Google Targets Big Genome Data

Google wants to leverage the infrastructure that runs its dominant search engine, Google Maps and Gmail to help analyze and share big genomic data.

Google Genomics is being promoted as a way to store growing DNA data in the cloud. Users could load and export genomic data for free, then pay about $25 a year for storage and queries. Storage is calculated in terabytes per month, queries in millions of API calls.

The search giant joins other cloud giants in the growing competition to store the skyrocketing amount of data as more genomes are being shared, compared and linked. The results of those comparisons are expected to drive the emerging big genomic data sector. Google Genomics claims to allow comparisons “in seconds with SQL-like queries.”

Ultimately, Google says it is trying to converge data science and the life sciences to spur medical research.

The field is considered ripe for innovation. As Google points out, about 99.9 percent of human DNA is identical, but “in practice, the files start out much bigger because you need to do a lot of analysis to identify that zero point one percent that makes each of us unique.”

Since the human genome was first sequenced, the time and cost involved in gene sequencing has plummeted, according to Google, to about one day and $1,000. “With an exponential price drop like that, the volume of sequencing has exploded,” Google Genomics’ product manager Jonathan Bingham noted.
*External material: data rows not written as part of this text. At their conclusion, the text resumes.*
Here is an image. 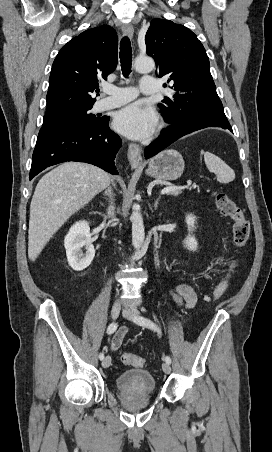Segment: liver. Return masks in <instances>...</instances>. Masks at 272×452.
<instances>
[{"mask_svg":"<svg viewBox=\"0 0 272 452\" xmlns=\"http://www.w3.org/2000/svg\"><path fill=\"white\" fill-rule=\"evenodd\" d=\"M110 184L97 166L63 163L38 182L30 204L28 257L34 261L59 228Z\"/></svg>","mask_w":272,"mask_h":452,"instance_id":"obj_1","label":"liver"}]
</instances>
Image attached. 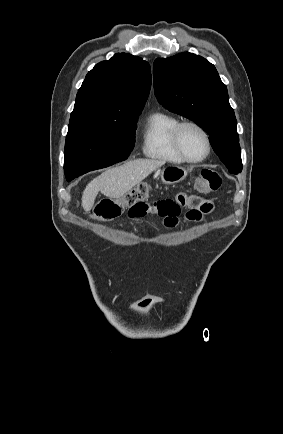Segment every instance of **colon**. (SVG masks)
Wrapping results in <instances>:
<instances>
[{"label": "colon", "instance_id": "5ec220e1", "mask_svg": "<svg viewBox=\"0 0 283 434\" xmlns=\"http://www.w3.org/2000/svg\"><path fill=\"white\" fill-rule=\"evenodd\" d=\"M222 183L223 177L219 172L204 169L200 174L198 187L204 192H214L221 187ZM148 194V185L141 183L118 199H102L95 207L94 218L100 221L115 219L120 216L124 210L146 200Z\"/></svg>", "mask_w": 283, "mask_h": 434}]
</instances>
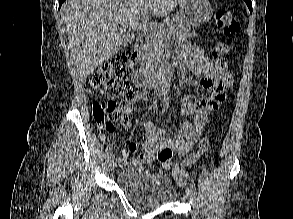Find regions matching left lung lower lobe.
<instances>
[{"label": "left lung lower lobe", "mask_w": 293, "mask_h": 219, "mask_svg": "<svg viewBox=\"0 0 293 219\" xmlns=\"http://www.w3.org/2000/svg\"><path fill=\"white\" fill-rule=\"evenodd\" d=\"M250 10V12H252V3H251V0H244Z\"/></svg>", "instance_id": "obj_1"}]
</instances>
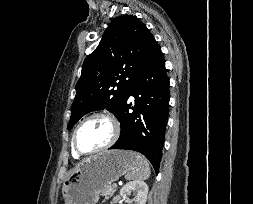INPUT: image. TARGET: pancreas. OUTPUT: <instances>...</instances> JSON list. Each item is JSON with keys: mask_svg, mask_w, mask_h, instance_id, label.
<instances>
[{"mask_svg": "<svg viewBox=\"0 0 253 204\" xmlns=\"http://www.w3.org/2000/svg\"><path fill=\"white\" fill-rule=\"evenodd\" d=\"M115 192V189L113 185H108L102 192L101 194L105 196L106 198L111 197Z\"/></svg>", "mask_w": 253, "mask_h": 204, "instance_id": "pancreas-1", "label": "pancreas"}]
</instances>
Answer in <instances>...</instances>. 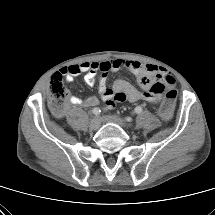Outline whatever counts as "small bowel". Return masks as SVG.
<instances>
[{
    "mask_svg": "<svg viewBox=\"0 0 215 215\" xmlns=\"http://www.w3.org/2000/svg\"><path fill=\"white\" fill-rule=\"evenodd\" d=\"M121 68L128 69L137 77L141 90L125 80H117L112 87L107 85V74L110 71H118ZM58 73L65 76L69 82L73 81L74 77L84 73V81L87 85L94 86L97 83L100 98L106 103L105 110L112 109L115 102L144 101L157 104L160 101L161 93L154 92L152 88L155 83L163 84L165 76H171L157 65L122 59L104 62H83L63 67ZM69 103L75 106L89 107L98 104V99L94 96L81 99L73 95L70 96Z\"/></svg>",
    "mask_w": 215,
    "mask_h": 215,
    "instance_id": "small-bowel-1",
    "label": "small bowel"
}]
</instances>
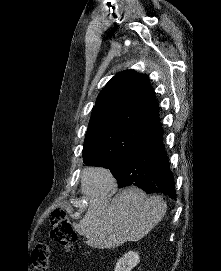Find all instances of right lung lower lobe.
<instances>
[{"instance_id":"98d812e1","label":"right lung lower lobe","mask_w":221,"mask_h":271,"mask_svg":"<svg viewBox=\"0 0 221 271\" xmlns=\"http://www.w3.org/2000/svg\"><path fill=\"white\" fill-rule=\"evenodd\" d=\"M109 169L119 188L137 186L146 193H162L176 199L160 122L147 132L135 149Z\"/></svg>"}]
</instances>
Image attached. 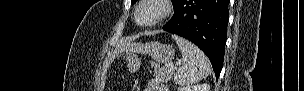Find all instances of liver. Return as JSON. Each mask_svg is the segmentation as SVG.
<instances>
[{
    "mask_svg": "<svg viewBox=\"0 0 304 91\" xmlns=\"http://www.w3.org/2000/svg\"><path fill=\"white\" fill-rule=\"evenodd\" d=\"M148 47V45H144L141 43L131 42L124 40L120 43V45L115 50V55H118L119 52H142Z\"/></svg>",
    "mask_w": 304,
    "mask_h": 91,
    "instance_id": "1",
    "label": "liver"
}]
</instances>
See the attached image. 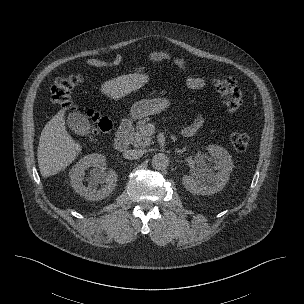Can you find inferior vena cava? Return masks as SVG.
<instances>
[{
	"label": "inferior vena cava",
	"instance_id": "inferior-vena-cava-1",
	"mask_svg": "<svg viewBox=\"0 0 304 304\" xmlns=\"http://www.w3.org/2000/svg\"><path fill=\"white\" fill-rule=\"evenodd\" d=\"M144 154V151L141 149H133V150H127L124 152V157L126 159H130V160H135V159H139L140 157H142V155Z\"/></svg>",
	"mask_w": 304,
	"mask_h": 304
}]
</instances>
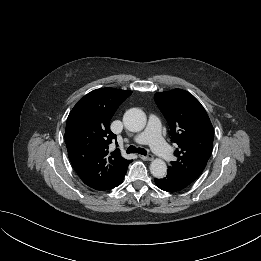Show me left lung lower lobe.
Instances as JSON below:
<instances>
[{
  "mask_svg": "<svg viewBox=\"0 0 261 261\" xmlns=\"http://www.w3.org/2000/svg\"><path fill=\"white\" fill-rule=\"evenodd\" d=\"M156 185L164 191L167 192H176L180 191L186 187H188L190 184L186 183L185 181L181 180L177 176L168 173L166 177L157 179L155 178Z\"/></svg>",
  "mask_w": 261,
  "mask_h": 261,
  "instance_id": "1",
  "label": "left lung lower lobe"
}]
</instances>
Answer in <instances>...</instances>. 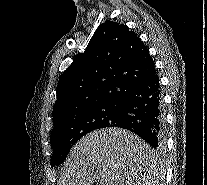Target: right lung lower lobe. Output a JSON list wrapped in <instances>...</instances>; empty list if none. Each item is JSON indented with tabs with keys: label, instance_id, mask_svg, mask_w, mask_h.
Returning <instances> with one entry per match:
<instances>
[{
	"label": "right lung lower lobe",
	"instance_id": "1",
	"mask_svg": "<svg viewBox=\"0 0 207 185\" xmlns=\"http://www.w3.org/2000/svg\"><path fill=\"white\" fill-rule=\"evenodd\" d=\"M118 104L116 121L106 127L134 132L154 149L164 146L165 117L157 75L132 86Z\"/></svg>",
	"mask_w": 207,
	"mask_h": 185
}]
</instances>
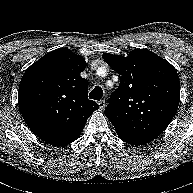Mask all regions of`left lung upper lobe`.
<instances>
[{"label":"left lung upper lobe","instance_id":"obj_1","mask_svg":"<svg viewBox=\"0 0 193 193\" xmlns=\"http://www.w3.org/2000/svg\"><path fill=\"white\" fill-rule=\"evenodd\" d=\"M103 58L121 75L104 112L116 133L159 136L179 105L176 69L147 49H135L127 57L104 53Z\"/></svg>","mask_w":193,"mask_h":193}]
</instances>
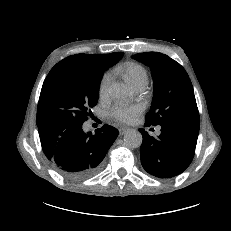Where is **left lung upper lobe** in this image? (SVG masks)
Masks as SVG:
<instances>
[{
  "label": "left lung upper lobe",
  "mask_w": 231,
  "mask_h": 231,
  "mask_svg": "<svg viewBox=\"0 0 231 231\" xmlns=\"http://www.w3.org/2000/svg\"><path fill=\"white\" fill-rule=\"evenodd\" d=\"M150 66L155 93L146 115L149 125L193 124L200 126L199 112L192 83L185 69L169 56L159 52L132 56Z\"/></svg>",
  "instance_id": "5c2ea615"
}]
</instances>
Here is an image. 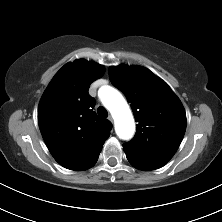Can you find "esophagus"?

As the cost of DNA sequencing has dropped, data volumes have soared into the petabytes. Bingham estimates the size of each genome represents about 100 gigabytes of data. It is the mixing and matching of genomic data that is driving the need for storage that is linked to data analytics tools, cloud storage proponents insist.

Google’s pitch focuses on the capabilities of its current infrastructure that includes a search index of 100 petabytes and search query returns in about 0.25 seconds. The cloud provider is promising similar results for genetics researchers “without owning a datacenter,” Bingham asserted.
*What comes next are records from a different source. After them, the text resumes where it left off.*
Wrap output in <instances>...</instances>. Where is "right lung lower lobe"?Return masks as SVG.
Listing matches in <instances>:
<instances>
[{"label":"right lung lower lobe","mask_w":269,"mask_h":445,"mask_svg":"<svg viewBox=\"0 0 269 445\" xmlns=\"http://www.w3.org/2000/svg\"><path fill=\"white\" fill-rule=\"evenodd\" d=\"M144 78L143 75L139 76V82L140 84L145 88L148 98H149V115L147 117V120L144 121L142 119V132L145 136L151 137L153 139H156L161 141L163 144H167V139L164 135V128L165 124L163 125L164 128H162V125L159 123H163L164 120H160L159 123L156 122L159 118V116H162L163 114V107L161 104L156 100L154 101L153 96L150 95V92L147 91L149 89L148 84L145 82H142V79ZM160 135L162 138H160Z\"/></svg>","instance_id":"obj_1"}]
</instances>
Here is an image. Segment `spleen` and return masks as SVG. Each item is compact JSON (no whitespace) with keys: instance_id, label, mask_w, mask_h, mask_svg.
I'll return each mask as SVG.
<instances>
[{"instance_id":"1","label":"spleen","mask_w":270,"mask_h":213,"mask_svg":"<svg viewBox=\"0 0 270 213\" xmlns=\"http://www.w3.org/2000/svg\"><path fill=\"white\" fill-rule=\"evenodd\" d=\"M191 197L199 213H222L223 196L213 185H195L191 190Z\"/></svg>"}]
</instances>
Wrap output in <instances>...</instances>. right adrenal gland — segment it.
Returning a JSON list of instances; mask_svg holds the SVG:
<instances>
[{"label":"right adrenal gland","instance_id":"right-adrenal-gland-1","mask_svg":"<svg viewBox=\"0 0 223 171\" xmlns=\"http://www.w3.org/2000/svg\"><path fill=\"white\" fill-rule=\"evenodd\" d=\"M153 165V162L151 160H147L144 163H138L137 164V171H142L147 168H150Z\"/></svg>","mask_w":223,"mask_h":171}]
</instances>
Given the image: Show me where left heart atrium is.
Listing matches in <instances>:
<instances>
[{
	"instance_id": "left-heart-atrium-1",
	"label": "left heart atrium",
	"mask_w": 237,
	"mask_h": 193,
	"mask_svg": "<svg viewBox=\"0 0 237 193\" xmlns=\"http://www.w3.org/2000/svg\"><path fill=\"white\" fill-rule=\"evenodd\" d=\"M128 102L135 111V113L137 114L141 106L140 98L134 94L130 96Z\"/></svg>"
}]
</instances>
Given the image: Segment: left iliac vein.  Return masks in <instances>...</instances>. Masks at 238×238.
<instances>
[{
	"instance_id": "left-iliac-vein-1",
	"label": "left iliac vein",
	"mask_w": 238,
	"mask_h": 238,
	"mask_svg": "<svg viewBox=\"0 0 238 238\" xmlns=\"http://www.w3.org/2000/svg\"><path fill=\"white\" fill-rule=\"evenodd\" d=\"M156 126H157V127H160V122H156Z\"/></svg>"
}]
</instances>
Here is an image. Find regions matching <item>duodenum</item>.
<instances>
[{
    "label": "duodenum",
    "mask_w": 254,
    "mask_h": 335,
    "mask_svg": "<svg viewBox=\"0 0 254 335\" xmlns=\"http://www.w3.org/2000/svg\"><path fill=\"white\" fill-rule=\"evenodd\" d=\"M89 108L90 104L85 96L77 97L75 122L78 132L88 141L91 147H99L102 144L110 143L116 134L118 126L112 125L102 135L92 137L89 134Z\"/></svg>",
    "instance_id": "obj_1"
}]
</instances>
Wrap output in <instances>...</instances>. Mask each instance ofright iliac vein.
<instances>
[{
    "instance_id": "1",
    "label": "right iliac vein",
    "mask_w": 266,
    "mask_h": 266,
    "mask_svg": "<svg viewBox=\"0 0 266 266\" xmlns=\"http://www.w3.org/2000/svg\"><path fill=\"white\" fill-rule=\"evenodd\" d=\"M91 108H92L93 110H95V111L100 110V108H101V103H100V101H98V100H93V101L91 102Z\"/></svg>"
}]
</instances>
Google Genomics said during its I/O event in June it was working with the genomics community to define a standard API for working with big genomic data sets in the cloud. More recently, it announced it was implementing an API defined by the Global Alliance for Genomics and Health that covers data visualization and analysis.

“We are hosting public data that is available through the API and we’re building open-source software showing how to work with big genomic data using that API,” explained Bingham. Google also said its approach allows for analysis of genomic data via either interactive queries or through massively parallel processing.

Meanwhile, the Google unit said it is also offering data analytics tools like AppEngine, BigQuery, MapReduce and R on the Google Cloud Platform to sift through and share genomic data,

said Bingham, who also heads Google’s efforts to merge cloud computing with life sciences.

The timing of Google Genomic appears propitious: The Global Alliance for Genomics and Health convened last month in San Diego to consider ways to “accelerate sharing of genomic and clinical data.”